• Exercise description:
Copy out all the lines of the data that hold the word "sidebar".

• Records supplied:
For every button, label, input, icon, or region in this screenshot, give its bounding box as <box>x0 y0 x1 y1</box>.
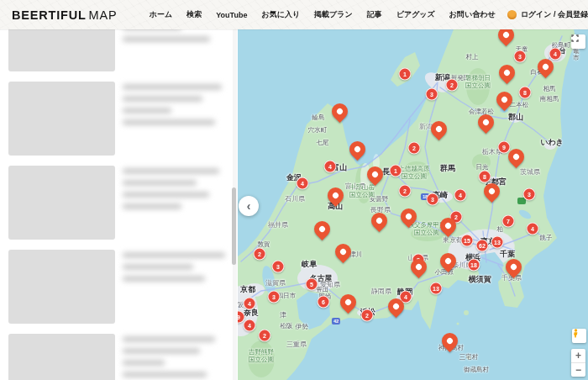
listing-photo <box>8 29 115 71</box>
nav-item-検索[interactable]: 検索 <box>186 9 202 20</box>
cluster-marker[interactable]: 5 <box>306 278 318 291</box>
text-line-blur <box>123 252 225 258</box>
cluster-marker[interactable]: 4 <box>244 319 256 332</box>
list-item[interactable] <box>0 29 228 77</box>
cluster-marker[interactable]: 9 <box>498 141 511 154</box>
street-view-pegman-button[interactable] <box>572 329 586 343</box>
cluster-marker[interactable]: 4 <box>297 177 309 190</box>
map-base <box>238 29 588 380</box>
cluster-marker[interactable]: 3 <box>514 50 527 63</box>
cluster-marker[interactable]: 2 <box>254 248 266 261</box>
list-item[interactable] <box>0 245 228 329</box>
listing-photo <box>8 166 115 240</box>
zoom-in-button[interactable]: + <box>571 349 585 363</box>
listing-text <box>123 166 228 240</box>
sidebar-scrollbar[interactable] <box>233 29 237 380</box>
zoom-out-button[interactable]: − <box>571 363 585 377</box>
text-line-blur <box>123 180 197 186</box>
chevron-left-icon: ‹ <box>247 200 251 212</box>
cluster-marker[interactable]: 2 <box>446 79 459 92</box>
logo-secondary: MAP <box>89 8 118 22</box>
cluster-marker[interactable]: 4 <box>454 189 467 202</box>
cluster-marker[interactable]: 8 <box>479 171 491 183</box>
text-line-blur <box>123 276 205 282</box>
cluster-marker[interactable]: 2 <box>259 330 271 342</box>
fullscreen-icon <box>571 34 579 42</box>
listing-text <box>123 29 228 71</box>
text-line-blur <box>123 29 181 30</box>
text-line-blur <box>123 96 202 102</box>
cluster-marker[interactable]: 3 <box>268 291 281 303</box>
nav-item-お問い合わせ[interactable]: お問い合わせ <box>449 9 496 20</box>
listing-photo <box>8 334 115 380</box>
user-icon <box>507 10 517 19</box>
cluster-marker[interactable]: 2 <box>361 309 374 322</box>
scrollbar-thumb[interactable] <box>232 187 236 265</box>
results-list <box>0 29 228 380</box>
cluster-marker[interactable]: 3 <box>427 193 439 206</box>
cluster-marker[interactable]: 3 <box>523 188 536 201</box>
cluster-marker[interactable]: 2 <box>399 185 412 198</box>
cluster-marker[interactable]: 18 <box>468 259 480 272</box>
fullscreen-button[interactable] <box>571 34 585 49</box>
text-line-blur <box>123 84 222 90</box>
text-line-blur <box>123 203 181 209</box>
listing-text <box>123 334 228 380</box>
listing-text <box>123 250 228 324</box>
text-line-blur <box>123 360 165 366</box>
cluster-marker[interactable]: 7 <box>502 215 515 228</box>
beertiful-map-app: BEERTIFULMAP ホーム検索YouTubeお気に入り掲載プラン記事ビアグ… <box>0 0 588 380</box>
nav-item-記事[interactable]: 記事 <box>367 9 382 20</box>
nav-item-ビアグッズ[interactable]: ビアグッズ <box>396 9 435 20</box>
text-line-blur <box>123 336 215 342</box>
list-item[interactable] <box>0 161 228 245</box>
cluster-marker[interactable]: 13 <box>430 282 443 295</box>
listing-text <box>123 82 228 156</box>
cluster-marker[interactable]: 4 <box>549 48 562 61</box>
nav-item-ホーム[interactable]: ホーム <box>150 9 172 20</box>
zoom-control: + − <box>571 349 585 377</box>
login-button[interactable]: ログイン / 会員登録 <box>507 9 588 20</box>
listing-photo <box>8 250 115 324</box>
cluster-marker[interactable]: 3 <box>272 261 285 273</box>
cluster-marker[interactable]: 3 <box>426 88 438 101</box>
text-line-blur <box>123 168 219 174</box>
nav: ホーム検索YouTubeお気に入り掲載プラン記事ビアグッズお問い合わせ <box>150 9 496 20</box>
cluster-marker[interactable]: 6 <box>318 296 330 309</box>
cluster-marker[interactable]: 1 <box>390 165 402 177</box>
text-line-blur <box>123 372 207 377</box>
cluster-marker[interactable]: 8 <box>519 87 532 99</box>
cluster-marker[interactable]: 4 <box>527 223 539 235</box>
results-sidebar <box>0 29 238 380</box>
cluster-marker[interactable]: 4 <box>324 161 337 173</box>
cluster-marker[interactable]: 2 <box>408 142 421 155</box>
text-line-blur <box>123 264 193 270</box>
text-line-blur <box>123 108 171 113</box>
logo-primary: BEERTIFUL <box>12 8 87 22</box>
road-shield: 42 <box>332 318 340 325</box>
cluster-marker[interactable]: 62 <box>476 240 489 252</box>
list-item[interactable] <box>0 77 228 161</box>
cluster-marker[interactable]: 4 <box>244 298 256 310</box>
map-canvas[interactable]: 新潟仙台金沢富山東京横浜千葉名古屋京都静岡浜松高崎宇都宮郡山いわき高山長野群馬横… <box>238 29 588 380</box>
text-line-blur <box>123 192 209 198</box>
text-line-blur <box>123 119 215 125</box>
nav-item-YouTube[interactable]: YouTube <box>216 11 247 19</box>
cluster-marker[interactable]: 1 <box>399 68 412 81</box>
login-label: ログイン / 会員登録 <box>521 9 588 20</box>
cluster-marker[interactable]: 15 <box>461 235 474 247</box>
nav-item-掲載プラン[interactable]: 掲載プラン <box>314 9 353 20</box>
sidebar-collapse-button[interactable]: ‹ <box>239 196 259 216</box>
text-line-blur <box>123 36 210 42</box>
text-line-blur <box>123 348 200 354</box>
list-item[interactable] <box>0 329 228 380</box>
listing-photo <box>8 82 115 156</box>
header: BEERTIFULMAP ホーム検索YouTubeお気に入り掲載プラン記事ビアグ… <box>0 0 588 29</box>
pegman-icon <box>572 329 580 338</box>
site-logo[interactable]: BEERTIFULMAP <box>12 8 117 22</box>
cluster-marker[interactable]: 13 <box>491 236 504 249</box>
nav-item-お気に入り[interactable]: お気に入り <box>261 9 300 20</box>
---
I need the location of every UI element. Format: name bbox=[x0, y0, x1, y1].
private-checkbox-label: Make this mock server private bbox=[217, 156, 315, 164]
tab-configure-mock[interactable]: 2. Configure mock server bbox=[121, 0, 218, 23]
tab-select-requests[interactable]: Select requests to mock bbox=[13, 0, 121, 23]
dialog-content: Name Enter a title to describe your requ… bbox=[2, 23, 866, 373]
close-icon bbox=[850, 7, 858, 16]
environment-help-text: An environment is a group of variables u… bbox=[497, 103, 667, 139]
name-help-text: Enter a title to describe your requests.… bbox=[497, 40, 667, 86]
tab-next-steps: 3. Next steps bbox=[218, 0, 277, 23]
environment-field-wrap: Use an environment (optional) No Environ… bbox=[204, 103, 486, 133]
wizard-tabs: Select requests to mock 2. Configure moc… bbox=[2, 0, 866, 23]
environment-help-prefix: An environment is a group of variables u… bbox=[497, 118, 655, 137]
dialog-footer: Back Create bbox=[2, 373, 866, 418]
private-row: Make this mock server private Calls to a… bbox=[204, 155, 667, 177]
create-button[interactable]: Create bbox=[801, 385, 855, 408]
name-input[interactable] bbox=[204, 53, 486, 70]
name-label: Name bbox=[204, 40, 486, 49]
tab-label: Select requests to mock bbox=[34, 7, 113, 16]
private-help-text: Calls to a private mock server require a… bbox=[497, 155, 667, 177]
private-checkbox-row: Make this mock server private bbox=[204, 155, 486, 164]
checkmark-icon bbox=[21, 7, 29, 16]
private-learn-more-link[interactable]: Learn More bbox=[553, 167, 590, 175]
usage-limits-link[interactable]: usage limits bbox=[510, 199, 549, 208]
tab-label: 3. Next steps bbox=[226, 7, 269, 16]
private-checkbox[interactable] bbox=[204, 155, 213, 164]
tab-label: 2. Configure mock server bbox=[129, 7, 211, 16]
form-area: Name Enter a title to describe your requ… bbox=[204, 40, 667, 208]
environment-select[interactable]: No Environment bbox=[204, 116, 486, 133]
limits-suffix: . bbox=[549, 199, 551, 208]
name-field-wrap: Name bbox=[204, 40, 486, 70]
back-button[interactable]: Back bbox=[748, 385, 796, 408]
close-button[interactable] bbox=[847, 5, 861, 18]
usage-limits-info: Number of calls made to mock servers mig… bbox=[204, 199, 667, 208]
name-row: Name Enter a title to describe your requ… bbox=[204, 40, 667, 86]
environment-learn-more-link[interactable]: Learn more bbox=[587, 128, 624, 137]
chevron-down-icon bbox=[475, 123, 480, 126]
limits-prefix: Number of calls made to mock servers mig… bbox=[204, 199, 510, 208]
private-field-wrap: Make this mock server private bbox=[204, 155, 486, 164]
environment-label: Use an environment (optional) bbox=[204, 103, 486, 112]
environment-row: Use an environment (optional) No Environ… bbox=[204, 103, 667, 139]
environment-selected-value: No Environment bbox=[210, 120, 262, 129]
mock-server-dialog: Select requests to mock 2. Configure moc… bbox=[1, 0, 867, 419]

• Solution to this problem:
sidebar-scrollbar[interactable] <box>233 29 237 380</box>
results-sidebar <box>0 29 238 380</box>
sidebar-collapse-button[interactable]: ‹ <box>239 196 259 216</box>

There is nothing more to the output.